● **Problem details**:
In the data below, find the line that contains "einen Lebensraum zu" and the line that contains "Het team van Centaurea.". Copy both, plus every line between them, exactly.

● **Task material**:
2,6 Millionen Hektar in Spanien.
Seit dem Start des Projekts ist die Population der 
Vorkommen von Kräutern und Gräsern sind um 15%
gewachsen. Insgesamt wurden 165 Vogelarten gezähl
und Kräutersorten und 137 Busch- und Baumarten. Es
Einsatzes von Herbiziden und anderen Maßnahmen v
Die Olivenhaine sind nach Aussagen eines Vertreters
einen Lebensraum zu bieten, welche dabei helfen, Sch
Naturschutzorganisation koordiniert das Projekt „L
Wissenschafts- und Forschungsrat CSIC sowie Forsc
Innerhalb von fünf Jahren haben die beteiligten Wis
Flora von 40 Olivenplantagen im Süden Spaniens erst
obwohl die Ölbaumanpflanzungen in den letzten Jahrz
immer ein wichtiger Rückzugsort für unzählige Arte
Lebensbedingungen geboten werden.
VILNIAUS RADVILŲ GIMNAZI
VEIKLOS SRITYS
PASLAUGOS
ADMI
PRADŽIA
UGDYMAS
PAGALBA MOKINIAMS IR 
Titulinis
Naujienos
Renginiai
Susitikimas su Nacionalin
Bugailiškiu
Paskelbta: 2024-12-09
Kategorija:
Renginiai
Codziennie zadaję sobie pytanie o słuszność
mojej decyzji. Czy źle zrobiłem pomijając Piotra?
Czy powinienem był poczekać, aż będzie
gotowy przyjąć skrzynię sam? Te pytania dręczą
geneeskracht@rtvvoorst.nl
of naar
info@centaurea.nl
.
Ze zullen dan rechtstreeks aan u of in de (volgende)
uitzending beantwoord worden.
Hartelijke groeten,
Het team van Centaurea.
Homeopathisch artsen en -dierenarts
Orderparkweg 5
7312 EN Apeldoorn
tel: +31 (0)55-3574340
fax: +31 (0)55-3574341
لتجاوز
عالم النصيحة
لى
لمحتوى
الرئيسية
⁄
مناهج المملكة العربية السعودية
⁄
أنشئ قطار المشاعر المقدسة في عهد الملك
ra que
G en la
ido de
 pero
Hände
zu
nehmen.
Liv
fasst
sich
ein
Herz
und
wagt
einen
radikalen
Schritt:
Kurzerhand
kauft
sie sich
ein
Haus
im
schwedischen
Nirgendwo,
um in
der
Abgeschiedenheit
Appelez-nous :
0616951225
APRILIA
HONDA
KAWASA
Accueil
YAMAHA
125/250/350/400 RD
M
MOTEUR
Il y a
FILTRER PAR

● **Written answer**:
einen Lebensraum zu bieten, welche dabei helfen, Sch
Naturschutzorganisation koordiniert das Projekt „L
Wissenschafts- und Forschungsrat CSIC sowie Forsc
Innerhalb von fünf Jahren haben die beteiligten Wis
Flora von 40 Olivenplantagen im Süden Spaniens erst
obwohl die Ölbaumanpflanzungen in den letzten Jahrz
immer ein wichtiger Rückzugsort für unzählige Arte
Lebensbedingungen geboten werden.
VILNIAUS RADVILŲ GIMNAZI
VEIKLOS SRITYS
PASLAUGOS
ADMI
PRADŽIA
UGDYMAS
PAGALBA MOKINIAMS IR 
Titulinis
Naujienos
Renginiai
Susitikimas su Nacionalin
Bugailiškiu
Paskelbta: 2024-12-09
Kategorija:
Renginiai
Codziennie zadaję sobie pytanie o słuszność
mojej decyzji. Czy źle zrobiłem pomijając Piotra?
Czy powinienem był poczekać, aż będzie
gotowy przyjąć skrzynię sam? Te pytania dręczą
geneeskracht@rtvvoorst.nl
of naar
info@centaurea.nl
.
Ze zullen dan rechtstreeks aan u of in de (volgende)
uitzending beantwoord worden.
Hartelijke groeten,
Het team van Centaurea.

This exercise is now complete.